The haves also seek expanded foreign access for their services and other industries, while the have-nots wish to nurture new industries of their own. Poor nations target the rich U.S. market for their exports, whereas U.S. officials face growing public pressure to protect older American industries such as steel. Similarly, companies in advanced nations demand protections for their intellectual property, from pharmaceutical formulas to software, while emerging countries may place a lower priority on that goal.

The United States and France, which have advocated a greater consideration of labor issues in trade deals, were pleased by Moore’s background in the labor movement, yet emerging nations have vigorously opposed introducing such considerations in trade talks.

On top of all that, China’s ultimate accession to the WTO--viewed as nearly inevitable despite current U.S.-Chinese frictions--will add a powerful new voice for the emerging nations and a formidable critic of the wealthy nations’ agenda.

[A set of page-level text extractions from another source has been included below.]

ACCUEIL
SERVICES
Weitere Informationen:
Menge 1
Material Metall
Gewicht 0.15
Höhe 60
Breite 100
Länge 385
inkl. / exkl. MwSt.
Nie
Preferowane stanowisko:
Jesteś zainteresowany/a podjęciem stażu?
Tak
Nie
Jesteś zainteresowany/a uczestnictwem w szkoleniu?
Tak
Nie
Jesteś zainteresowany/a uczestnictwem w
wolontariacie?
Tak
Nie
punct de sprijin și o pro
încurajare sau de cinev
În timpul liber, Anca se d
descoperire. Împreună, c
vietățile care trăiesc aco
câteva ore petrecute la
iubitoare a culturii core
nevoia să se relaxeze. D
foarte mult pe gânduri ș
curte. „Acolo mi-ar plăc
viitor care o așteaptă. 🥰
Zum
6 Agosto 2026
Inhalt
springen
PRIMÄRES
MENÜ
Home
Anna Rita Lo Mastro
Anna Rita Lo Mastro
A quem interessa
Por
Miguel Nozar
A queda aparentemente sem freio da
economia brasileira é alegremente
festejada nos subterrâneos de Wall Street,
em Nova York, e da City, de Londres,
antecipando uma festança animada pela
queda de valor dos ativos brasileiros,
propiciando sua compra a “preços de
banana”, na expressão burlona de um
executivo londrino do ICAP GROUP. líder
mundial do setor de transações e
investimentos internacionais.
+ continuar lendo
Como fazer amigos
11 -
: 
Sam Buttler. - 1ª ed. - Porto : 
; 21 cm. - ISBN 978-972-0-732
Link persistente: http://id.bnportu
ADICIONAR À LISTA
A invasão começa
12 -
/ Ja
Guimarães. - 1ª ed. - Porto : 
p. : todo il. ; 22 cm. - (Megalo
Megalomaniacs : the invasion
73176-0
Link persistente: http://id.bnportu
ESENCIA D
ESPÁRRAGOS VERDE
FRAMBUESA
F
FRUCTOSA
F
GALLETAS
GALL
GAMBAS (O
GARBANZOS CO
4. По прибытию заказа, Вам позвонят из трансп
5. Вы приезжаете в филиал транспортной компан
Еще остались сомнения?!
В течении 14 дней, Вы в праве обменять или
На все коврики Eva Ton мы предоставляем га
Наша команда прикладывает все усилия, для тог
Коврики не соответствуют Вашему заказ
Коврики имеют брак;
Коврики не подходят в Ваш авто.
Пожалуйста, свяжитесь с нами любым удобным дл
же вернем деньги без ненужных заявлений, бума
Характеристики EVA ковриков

Unlike the International Monetary Fund or United Nations, where certain countries have extra power, the WTO runs on consensus among its 134 member nations, further complicating its ability to resolve internal disputes.

“You’ve got a fraying of the international consensus in trade,” said Daniel A. Seligman, who follows global policy issues for the Sierra Club in Washington. “I think the fight over director general in the WTO bodes ill for the next round of trade talks.”